* Required action: Every entry is to be returned unchanged, and no picture is to be included.
[Opening Exercise inputs section]
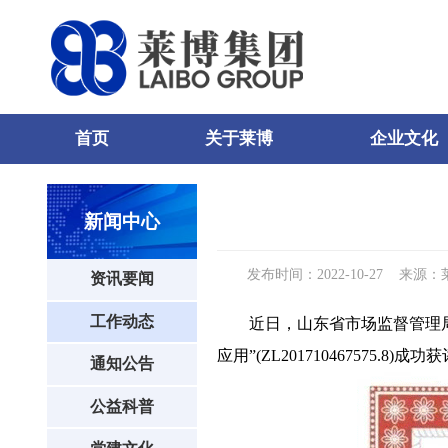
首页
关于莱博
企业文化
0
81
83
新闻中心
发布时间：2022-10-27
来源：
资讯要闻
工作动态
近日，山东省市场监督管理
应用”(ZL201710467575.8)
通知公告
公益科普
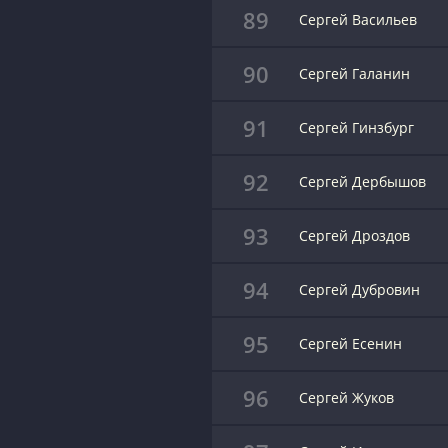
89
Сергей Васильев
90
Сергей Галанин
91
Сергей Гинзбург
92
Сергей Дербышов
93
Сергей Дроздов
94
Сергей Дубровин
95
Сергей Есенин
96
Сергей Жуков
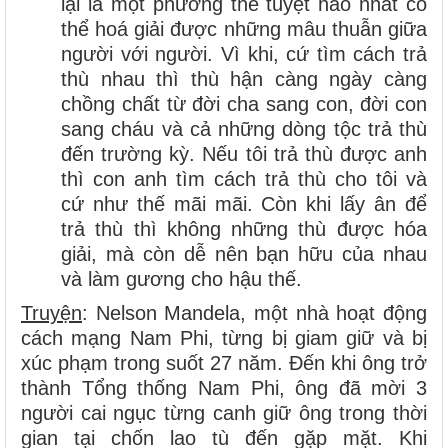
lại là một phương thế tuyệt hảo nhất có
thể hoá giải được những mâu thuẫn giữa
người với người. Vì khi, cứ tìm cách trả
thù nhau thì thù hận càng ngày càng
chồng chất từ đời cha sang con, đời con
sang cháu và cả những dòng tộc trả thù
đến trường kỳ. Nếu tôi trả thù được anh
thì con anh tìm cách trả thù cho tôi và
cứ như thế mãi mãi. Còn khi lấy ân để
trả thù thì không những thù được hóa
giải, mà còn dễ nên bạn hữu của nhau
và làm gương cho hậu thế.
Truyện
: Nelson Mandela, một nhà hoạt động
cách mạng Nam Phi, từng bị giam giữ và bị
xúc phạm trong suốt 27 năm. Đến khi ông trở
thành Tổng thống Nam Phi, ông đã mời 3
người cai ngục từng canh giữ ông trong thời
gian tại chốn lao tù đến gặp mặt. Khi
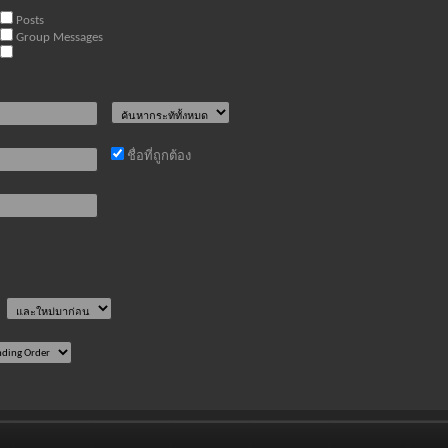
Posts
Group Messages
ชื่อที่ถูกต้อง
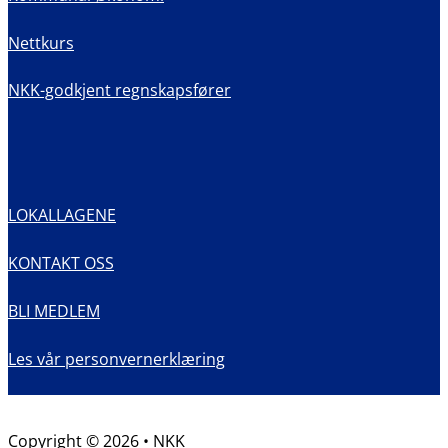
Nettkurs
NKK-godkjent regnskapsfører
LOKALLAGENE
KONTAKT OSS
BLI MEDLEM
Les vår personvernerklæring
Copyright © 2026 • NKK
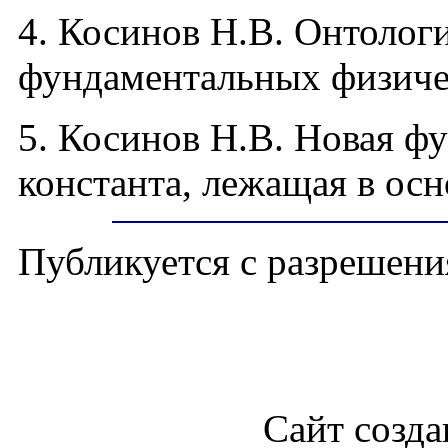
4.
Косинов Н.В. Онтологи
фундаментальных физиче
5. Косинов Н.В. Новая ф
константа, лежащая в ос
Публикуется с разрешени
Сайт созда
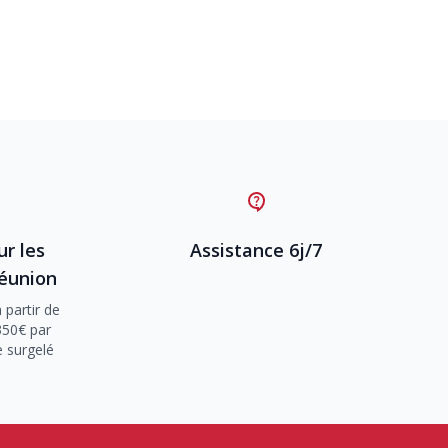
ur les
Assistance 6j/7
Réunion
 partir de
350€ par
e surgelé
[Closing Exercise inputs section]
* Result of the exercise:
首页
关于莱博
企业文化
0
81
83
新闻中心
发布时间：2022-10-27
来源：
资讯要闻
工作动态
近日，山东省市场监督管理
应用”(ZL201710467575.8)
通知公告
公益科普
89
Сергей Васильев
90
Сергей Галанин
91
Сергей Гинзбург
92
Сергей Дербышов
93
Сергей Дроздов
94
Сергей Дубровин
95
Сергей Есенин
96
Сергей Жуков
lại là một phương thế tuyệt hảo nhất có
thể hoá giải được những mâu thuẫn giữa
người với người. Vì khi, cứ tìm cách trả
thù nhau thì thù hận càng ngày càng
chồng chất từ đời cha sang con, đời con
sang cháu và cả những dòng tộc trả thù
đến trường kỳ. Nếu tôi trả thù được anh
thì con anh tìm cách trả thù cho tôi và
cứ như thế mãi mãi. Còn khi lấy ân để
trả thù thì không những thù được hóa
giải, mà còn dễ nên bạn hữu của nhau
và làm gương cho hậu thế.
Truyện
: Nelson Mandela, một nhà hoạt động
cách mạng Nam Phi, từng bị giam giữ và bị
xúc phạm trong suốt 27 năm. Đến khi ông trở
thành Tổng thống Nam Phi, ông đã mời 3
người cai ngục từng canh giữ ông trong thời
gian tại chốn lao tù đến gặp mặt. Khi
Posts
Group Messages
ชื่อที่ถูกต้อง
Nettkurs
NKK-godkjent regnskapsfører
LOKALLAGENE
KONTAKT OSS
BLI MEDLEM
Les vår personvernerklæring
Copyright © 2026 • NKK
4.
Косинов Н.В. Онтологи
фундаментальных физиче
5. Косинов Н.В. Новая ф
константа, лежащая в ос
Публикуется с разрешени
Сайт созда
ur les
Assistance 6j/7
Réunion
 partir de
350€ par
e surgelé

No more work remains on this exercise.